The Basics of Accumulation

The Basics of Accumulation for New Attendings

Accumulation Basics for Physicians


Assume you make a doctor’s salary and are just starting. You need to understand the basics of accumulation.

Of course, you got a late start since you are old after med school and residency and might have a negative net worth (student loans). At least you got a big shovel, so it’s time to start digging away!

This is accumulation basics for folks with big shovels who feel like they got a late start. After maxing out your retirement plans, what should I do next if I want to retire eventually?


A Statement of Net Worth

If you don’t measure where you are now, how will you know where you are headed? Net worth is your current footprint on your journey to wealth. Like hopscotch, it goes to and fro, up and down, so don’t pay it much attention. But you track it like you track your kids’ height as they grow.

The first basic task in accumulation is to figure out a statement of your net worth. Where are you now?

Assets minus Liabilities equals net worth.

Start with your assets :

  • Value of your home minus the amount on your mortgage
  • Retirement accounts
  • Any other cash or after-tax investments


Your liabilities include your mortgage, student loans, credit cards (which you should pay off as soon as possible), and any other debt you might have. New attendings may consider physician mortgages if they don’t have a 20% down payment for their starter home.

Assets minus liabilities equals your net worth. Have a plan to see that number grow.



Next, we stop by at insurance. If you have people who depend on your income, you need term life insurance and disability insurance.

Term life insurance. Not whole or permanent life insurance unless you have a specific indication. I like LeverageRx for Term Life Insrance as they shop around for the best rates for early career physicians.
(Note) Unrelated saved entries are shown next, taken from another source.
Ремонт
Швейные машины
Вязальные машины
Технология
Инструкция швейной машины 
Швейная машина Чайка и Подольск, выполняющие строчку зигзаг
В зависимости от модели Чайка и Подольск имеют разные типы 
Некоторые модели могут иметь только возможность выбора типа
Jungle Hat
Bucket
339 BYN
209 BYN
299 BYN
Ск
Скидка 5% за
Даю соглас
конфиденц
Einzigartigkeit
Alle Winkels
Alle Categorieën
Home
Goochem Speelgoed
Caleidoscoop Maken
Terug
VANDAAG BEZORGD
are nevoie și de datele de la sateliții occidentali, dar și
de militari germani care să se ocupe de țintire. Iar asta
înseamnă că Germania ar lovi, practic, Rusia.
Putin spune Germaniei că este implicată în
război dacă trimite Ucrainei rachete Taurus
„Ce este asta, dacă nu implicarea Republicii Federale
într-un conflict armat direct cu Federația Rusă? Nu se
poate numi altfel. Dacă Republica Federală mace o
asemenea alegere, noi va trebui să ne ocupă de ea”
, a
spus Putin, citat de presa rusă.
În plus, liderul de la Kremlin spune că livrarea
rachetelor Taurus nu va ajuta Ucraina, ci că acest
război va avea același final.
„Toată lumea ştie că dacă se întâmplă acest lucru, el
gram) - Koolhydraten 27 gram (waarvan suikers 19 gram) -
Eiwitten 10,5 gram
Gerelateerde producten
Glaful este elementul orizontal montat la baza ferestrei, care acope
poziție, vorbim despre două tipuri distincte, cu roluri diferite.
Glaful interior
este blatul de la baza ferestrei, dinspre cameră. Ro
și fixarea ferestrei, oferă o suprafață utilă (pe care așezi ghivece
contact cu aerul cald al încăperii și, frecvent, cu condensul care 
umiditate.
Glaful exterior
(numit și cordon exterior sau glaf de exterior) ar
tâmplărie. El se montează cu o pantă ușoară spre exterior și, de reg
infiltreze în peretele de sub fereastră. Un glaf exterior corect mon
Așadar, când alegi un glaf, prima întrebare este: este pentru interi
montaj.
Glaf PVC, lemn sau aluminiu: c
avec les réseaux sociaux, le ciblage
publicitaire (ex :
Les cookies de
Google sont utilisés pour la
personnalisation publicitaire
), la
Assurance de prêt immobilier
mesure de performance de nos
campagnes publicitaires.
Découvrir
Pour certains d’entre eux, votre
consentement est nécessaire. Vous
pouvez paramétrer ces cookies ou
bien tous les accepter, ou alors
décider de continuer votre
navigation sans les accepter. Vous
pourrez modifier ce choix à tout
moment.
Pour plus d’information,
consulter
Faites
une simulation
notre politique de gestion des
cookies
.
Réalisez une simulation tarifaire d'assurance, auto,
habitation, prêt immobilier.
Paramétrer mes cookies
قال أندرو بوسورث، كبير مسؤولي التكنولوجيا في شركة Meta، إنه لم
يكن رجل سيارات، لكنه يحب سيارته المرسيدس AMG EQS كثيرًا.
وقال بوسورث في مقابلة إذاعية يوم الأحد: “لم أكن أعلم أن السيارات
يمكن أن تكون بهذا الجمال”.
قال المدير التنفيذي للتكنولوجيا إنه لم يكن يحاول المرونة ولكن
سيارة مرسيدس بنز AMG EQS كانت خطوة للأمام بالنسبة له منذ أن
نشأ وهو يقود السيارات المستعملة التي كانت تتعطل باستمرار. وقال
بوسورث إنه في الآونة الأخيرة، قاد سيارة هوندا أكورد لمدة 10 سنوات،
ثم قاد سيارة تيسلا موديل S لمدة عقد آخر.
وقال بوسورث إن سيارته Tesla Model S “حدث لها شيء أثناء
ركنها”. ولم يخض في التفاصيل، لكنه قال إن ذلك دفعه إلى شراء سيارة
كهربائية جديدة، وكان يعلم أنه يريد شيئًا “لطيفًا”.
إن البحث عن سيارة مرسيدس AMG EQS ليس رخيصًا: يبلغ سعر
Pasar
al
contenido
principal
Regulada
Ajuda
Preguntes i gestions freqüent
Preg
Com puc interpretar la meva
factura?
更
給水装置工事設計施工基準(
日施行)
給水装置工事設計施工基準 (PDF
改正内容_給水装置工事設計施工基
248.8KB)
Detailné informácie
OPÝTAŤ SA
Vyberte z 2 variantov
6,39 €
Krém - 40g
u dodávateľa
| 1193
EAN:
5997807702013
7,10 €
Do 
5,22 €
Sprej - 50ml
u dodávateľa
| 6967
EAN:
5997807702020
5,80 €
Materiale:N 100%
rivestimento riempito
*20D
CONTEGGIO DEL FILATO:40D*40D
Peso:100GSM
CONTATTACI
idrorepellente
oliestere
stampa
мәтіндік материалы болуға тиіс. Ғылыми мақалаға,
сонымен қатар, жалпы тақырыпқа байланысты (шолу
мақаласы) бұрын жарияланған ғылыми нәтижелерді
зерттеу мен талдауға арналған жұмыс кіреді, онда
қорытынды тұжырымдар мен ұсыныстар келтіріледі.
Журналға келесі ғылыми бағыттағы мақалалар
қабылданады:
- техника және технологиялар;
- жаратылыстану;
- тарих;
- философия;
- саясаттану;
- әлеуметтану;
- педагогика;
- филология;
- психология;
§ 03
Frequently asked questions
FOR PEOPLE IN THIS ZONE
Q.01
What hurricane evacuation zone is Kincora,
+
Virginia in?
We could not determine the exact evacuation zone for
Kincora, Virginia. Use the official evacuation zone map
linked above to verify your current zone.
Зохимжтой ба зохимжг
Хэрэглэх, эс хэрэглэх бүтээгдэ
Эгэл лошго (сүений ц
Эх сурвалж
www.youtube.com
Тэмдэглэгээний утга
And most residents and early attendings should strongly consider an independent disability policy.

Unbrella insurance is also important!


Savings Rate

What is your desired saving rate? It needs to be 20-50%, depending on your goals.

Your first goal (after getting out of debt and actually having a positive net worth) is to get enough FU money that you can have a modicum of control at your J.O.B. Even if you don’t plan to retire early, you want to work because you enjoy it rather than because you need the money.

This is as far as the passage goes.